§ **Dataset records**
··········

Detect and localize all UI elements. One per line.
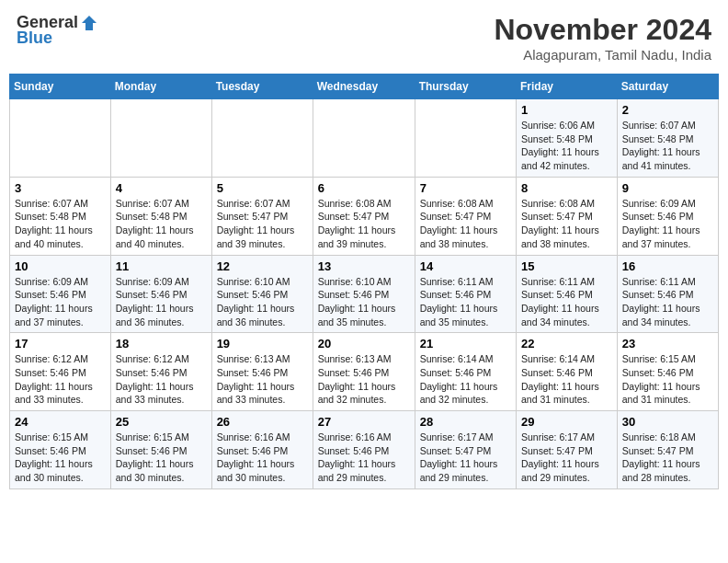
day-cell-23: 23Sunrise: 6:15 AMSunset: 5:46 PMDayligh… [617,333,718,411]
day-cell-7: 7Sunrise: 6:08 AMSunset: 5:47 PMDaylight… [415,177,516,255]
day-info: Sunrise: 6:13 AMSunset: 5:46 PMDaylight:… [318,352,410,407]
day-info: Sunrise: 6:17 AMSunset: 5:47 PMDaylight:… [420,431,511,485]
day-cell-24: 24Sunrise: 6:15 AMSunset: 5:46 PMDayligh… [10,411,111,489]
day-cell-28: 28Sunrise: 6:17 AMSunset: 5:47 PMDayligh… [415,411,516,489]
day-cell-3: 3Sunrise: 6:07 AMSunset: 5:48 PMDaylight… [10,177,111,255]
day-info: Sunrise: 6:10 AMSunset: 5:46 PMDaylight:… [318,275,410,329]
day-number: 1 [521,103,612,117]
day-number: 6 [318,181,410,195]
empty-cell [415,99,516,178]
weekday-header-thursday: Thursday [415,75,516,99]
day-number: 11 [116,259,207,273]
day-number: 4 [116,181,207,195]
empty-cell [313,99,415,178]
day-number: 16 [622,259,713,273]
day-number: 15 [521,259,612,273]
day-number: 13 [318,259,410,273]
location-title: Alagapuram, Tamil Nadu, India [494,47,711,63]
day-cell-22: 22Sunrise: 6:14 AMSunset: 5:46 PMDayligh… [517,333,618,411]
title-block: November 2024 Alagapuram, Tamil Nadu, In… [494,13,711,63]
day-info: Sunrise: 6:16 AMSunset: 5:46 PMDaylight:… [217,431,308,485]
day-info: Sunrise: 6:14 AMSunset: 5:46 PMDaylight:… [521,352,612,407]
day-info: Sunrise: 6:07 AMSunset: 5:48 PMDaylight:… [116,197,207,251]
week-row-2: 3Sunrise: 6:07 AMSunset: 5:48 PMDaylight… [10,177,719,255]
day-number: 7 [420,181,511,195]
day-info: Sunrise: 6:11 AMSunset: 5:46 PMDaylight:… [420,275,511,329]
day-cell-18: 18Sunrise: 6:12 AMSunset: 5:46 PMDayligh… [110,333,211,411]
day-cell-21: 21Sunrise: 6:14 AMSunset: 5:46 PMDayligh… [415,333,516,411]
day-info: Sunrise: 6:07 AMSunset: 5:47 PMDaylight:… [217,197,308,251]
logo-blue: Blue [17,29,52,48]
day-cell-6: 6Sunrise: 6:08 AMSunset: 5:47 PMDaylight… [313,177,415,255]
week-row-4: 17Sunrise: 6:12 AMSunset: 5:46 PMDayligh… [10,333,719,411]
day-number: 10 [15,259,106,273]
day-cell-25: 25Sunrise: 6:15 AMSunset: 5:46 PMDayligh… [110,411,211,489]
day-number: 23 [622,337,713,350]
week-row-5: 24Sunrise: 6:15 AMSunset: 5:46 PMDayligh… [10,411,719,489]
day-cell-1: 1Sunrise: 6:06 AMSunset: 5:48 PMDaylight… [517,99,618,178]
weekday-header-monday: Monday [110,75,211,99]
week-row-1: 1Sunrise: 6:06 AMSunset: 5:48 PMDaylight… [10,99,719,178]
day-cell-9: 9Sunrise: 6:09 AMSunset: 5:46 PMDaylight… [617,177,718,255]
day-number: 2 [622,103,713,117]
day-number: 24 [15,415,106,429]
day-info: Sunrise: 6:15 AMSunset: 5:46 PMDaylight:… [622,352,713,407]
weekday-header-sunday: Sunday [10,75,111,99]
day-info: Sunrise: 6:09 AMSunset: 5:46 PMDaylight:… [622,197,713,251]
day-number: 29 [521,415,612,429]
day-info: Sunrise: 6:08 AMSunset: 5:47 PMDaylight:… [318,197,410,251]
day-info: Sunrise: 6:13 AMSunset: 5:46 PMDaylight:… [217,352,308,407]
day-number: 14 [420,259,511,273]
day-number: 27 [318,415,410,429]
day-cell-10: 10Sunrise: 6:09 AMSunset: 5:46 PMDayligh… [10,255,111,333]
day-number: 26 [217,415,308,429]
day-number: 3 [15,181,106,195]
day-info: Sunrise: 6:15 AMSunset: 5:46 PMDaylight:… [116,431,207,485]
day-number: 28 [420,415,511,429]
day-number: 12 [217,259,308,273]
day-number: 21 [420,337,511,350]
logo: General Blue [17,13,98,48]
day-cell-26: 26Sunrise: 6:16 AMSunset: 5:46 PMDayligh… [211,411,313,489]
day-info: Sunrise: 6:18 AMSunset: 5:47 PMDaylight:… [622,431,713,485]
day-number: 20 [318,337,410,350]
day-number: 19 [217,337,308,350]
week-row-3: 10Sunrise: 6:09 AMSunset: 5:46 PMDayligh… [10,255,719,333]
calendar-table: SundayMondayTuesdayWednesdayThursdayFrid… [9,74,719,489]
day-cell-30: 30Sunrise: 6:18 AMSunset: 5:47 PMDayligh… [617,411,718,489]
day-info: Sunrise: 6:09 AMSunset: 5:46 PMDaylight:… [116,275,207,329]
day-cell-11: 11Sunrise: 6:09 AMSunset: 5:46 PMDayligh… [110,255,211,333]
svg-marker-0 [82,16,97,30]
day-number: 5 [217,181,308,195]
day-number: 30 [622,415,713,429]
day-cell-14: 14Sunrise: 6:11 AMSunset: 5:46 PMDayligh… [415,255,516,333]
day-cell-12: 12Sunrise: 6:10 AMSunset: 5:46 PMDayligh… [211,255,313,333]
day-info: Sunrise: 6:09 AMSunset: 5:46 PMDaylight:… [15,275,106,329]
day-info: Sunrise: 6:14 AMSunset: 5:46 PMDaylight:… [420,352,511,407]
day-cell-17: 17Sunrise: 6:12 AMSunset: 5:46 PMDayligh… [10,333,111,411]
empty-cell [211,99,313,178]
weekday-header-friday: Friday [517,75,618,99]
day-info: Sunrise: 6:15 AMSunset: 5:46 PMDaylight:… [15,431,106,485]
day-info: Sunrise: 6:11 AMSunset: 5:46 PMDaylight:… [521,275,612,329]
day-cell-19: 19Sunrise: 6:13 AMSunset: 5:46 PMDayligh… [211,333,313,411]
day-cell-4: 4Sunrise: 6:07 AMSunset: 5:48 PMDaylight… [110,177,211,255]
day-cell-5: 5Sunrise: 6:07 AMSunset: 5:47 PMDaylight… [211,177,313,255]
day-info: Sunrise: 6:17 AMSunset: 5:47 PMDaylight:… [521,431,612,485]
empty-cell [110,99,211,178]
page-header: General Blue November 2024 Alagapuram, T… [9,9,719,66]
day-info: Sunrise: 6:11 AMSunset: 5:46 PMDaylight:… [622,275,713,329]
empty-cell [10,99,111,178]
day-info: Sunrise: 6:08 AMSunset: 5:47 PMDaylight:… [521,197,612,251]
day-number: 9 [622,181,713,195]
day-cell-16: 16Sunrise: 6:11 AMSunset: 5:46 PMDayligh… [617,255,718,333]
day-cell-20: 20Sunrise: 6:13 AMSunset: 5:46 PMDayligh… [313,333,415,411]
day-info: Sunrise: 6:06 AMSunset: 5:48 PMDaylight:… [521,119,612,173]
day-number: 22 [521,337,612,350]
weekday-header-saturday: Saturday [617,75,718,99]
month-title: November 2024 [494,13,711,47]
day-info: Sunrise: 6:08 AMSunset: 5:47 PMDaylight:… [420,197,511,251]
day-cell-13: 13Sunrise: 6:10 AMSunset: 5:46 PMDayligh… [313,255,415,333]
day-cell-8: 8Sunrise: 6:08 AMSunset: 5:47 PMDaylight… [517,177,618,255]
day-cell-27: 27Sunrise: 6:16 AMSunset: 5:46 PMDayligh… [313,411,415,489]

··········

Report the number of lines in the records that include the string "title", and write no other words.

§ **Answer below**
3